Garantierte Renten anzugreifen würde zu sozialem Unfrieden führen

ELIPSLIFE ECHO - EINE GESPRÄCHSSERIE MIT PERSÖNLICHKEITEN AUS DER WIRTSCHAFT

echo-Interview mit Ole Wiesinger

echo-Interview mit Ole Wiesinger, CEO der Hirslanden AG

elipsLife echo: Herr Wiesinger, die Kostenexplosion im Gesundheitswesen geht trotz gegenteiliger Beteuerungen weiter. Sind die Spitäler und somit auch Hirslanden kostentreibende Faktoren?
Ole Wiesinger: Vergleicht man das Wachstum des Bruttosozialprodukts mit jenem der Gesundheitskosten, ist die Entwicklung im Gesundheitswesen noch überschaubar. Aber Gesundheit wird in der Tat immer teurer. Die Gründe dafür sind in erster Linie die alternde Gesellschaft und der technische Fortschritt. Die Kostensteigerung wird die nächsten Jahre, ja Jahrzehnte weitergehen. Trotzdem muss man versuchen, das Kostenwachstum einzudämmen. Weil es mit Krankenversicherungen, Kantonen, Ärzten und Spitälern aber viele Player mit unterschiedlichen Interessen gibt, wird das schwierig.

Was macht Hirslanden, um die Kosten zu senken?
Kosten senken heisst, so effizient wie möglich zu arbeiten. Unser oberstes Ziel ist es, Patientennutzen zu generieren. Die Gleichung „Patientennutzen =„klinische Behandlungs-qualität plus Patientenzufriedenheit geteilt durch die Kosten“ bringt das gut zum Ausdruck. Die Hirslanden-Gruppe ist effizient, schlank und unternehmerisch aufgestellt. Wir bauen das Unternehmen konsequent zu einem Konzern um und wollen unsere Administration so „lean“, standardisiert und zentralisiert wie möglich betreiben.

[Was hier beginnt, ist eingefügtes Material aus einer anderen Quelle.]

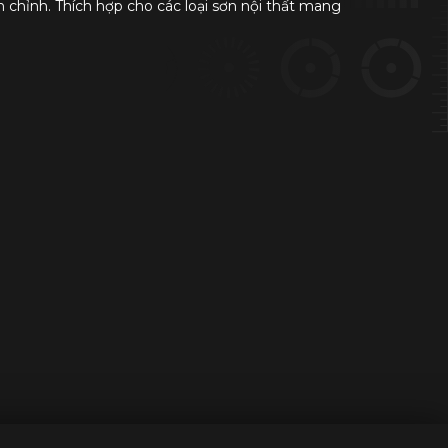
 chỉnh. Thích hợp cho các loại sơn nội thất mang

Dadurch leisten wir einen Beitrag zur Kostensenkung UND zum Patientennutzen.

Wie viele Kliniken und Praxiszentren betreibt die Hirslanden AG in wie vielen Kantonen?
Wir betreiben aktuell 17 Spitäler, 16 Radiologieinstitute, vier Praxiszentren an den Bahnhöfen von Schaffhausen, Luzern, Bern und Düdingen sowie vier Radiotherapieinstitute. Mit Ausnahme des Tessins und der Stadt Basel sind wir in allen Ballungsgebieten vertreten. Heute stehen 16 unserer 17 Spitäler auf der Spitalliste von 11 Standortkantonen.

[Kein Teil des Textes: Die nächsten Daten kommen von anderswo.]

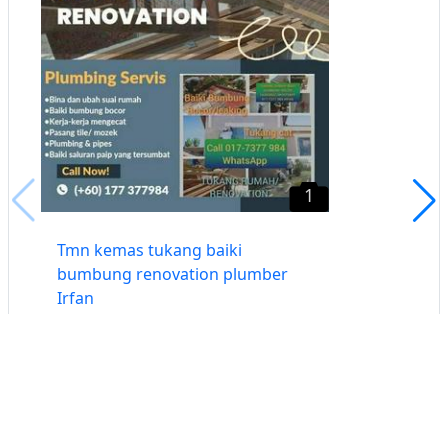
1
Tmn kemas tukang baiki
bumbung renovation plumber
Irfan
Kempas, Johor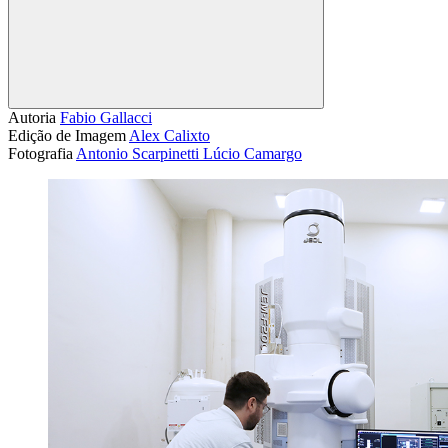
Compartilhar
Autoria
Fabio Gallacci
Edição de Imagem
Alex Calixto
Fotografia
Antonio Scarpinetti
Lúcio Camargo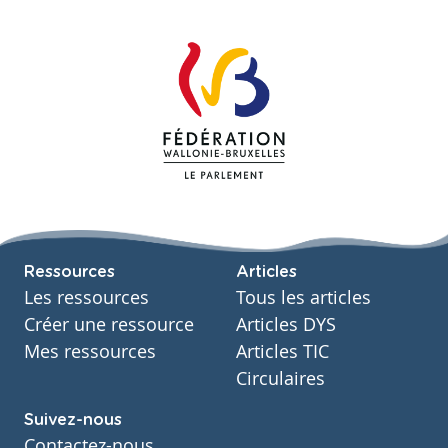
Ressources
Articles
Les ressources
Tous les articles
Créer une ressource
Articles DYS
Mes ressources
Articles TIC
Circulaires
Suivez-nous
Contactez-nous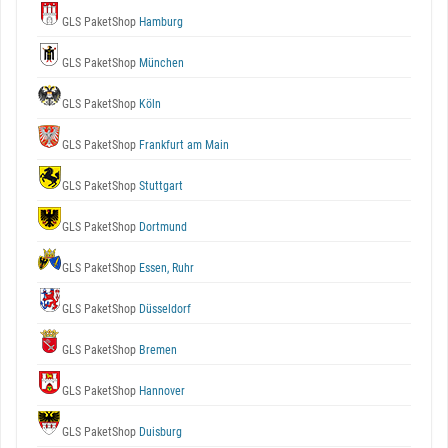
GLS PaketShop
Hamburg
GLS PaketShop
München
GLS PaketShop
Köln
GLS PaketShop
Frankfurt am Main
GLS PaketShop
Stuttgart
GLS PaketShop
Dortmund
GLS PaketShop
Essen, Ruhr
GLS PaketShop
Düsseldorf
GLS PaketShop
Bremen
GLS PaketShop
Hannover
GLS PaketShop
Duisburg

Betrachten die Kantone Hirslanden als Partner oder als Konkurrent ihrer kantonalen Spitäler?
Leider nicht als Partner! Vielmehr besteht ein klares Konkurrenzverhältnis. Dabei spielen wir in einem Fussballspiel, in dem der Schiedsrichter für die Gegenseite spielt. Die Vielfachrolle der Kantone im Gesundheitswesen ist eine grosse Herausforderung für uns, weil überall in der Schweiz die Kantone die grössten Spitalbetreiber sind. Oft ist zu hören, dass die Spitäler eigenständige Aktiengesellschaften seien und die Kantone keinen Einfluss mehr hätten. Dem ist nicht so. Der Kanton ist Spitalbetreiber und gleichzeitig die Instanz, die die Spielregeln aufstellt. Somit laufen beim Kanton zu viele Rollen zusammen, die sich beissen. Lösungen gibt es nur zwei: Entweder zieht sich der Kanton aus seiner politischen Verantwortung zurück. Das ist aber nicht sinnvoll, weil es eine Autorität zur Überwachung der Gesundheitsversorgung in der Region braucht. Oder der Kanton zieht sich als Betreiber von Spitälern zurück. Das wäre konsequent.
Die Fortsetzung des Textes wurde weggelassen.